I rode quite successfully as a junior and then took about 8 years off. I find I now how much more sympathy, patience, and general understanding.

4 Likes

Adult riders learn differently from children. It is really helpful to find a trainer who is used to working with adults and can explain things, work with you, rather than just drilling young riders. I just wish I had had the standard of teaching and training I have now when I was learning as a child all those years ago.

OP, give yourself time. “Muscle memory” does eventually return but it is slower than your “mental memory” of what you once were easily able to do. Be kind to yourself, enjoy the process and allow yourself to be less brave - you now have wisdom rather than an ability to bounce like a rubber ball.

2 Likes

Oh man we could be the same person. I’m 28 now but got back into riding in Boston at 26 and had the same rude awakening. I did Pony Club, for Pete’s sake! and was convinced that riding would come back like riding a bike and when it didn’t, it was legitimately tough.

I don’t think I gained back confidence and competence until, like, this month (as can be witnessed by my posts…).

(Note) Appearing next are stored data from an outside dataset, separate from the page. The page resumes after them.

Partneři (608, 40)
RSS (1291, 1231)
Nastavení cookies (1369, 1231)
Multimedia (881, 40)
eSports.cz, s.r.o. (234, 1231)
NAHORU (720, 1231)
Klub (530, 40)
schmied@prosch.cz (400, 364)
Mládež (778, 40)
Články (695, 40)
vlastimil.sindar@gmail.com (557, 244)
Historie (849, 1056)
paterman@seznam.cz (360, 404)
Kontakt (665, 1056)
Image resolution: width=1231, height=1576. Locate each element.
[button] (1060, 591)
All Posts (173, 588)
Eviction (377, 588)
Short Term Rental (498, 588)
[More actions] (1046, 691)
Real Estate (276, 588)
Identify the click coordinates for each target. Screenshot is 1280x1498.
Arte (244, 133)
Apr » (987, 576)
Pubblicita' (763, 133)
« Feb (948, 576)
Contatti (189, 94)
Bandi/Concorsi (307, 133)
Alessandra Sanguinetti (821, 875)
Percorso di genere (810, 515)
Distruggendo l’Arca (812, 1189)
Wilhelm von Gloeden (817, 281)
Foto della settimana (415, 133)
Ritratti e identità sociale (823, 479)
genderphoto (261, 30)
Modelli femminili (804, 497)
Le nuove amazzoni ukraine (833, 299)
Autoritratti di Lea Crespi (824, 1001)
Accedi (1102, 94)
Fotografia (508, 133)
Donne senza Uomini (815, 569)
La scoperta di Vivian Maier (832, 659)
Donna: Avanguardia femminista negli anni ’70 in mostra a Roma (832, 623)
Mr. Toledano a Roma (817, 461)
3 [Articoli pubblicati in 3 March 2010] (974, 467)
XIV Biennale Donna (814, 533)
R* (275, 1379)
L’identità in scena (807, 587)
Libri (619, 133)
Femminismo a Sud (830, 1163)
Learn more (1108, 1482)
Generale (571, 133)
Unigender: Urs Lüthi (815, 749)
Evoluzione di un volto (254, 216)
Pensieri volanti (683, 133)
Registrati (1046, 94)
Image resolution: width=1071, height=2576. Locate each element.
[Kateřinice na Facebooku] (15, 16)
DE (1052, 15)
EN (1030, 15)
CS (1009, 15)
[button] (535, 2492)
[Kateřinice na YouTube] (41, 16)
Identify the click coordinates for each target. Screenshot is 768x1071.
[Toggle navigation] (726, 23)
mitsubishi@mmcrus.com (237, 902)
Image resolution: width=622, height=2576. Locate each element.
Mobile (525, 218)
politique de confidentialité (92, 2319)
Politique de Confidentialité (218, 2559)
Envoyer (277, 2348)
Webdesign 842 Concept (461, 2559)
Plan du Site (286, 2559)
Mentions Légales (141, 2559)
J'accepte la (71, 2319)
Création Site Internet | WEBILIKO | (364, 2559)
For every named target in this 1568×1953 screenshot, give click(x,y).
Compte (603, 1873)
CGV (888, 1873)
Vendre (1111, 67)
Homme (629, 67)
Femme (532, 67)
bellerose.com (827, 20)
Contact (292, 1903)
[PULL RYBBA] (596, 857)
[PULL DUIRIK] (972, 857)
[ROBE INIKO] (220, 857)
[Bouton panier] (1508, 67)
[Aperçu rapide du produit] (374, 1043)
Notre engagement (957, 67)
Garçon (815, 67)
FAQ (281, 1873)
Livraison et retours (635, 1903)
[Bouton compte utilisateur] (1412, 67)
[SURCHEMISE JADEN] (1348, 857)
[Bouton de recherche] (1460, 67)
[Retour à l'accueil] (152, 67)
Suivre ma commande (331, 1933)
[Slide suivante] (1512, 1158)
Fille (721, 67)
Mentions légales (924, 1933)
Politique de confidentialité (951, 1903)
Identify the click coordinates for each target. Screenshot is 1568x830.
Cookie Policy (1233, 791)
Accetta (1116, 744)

But in that time, I got fitter and HAPPIER. My goals are so much different now than what they were when I was 16. I dipped my toe into Hunterland to get myself a secure seat and the time to go verrryyyy slowlyyyyy around a course but in the next year hope to be back doing eventer things and now that I have more confidence, I can’t wait!

I also think you have more body awareness than you did as a kid. Sure the muscles don’t bounce back immediately, and sometimes you physically can’t move in the “proper” way to some pre-existing injury, but I found myself more aware of what it should be and it was easier to make tweaks because of that awareness.

Give it time, you’ll be back before ya know it!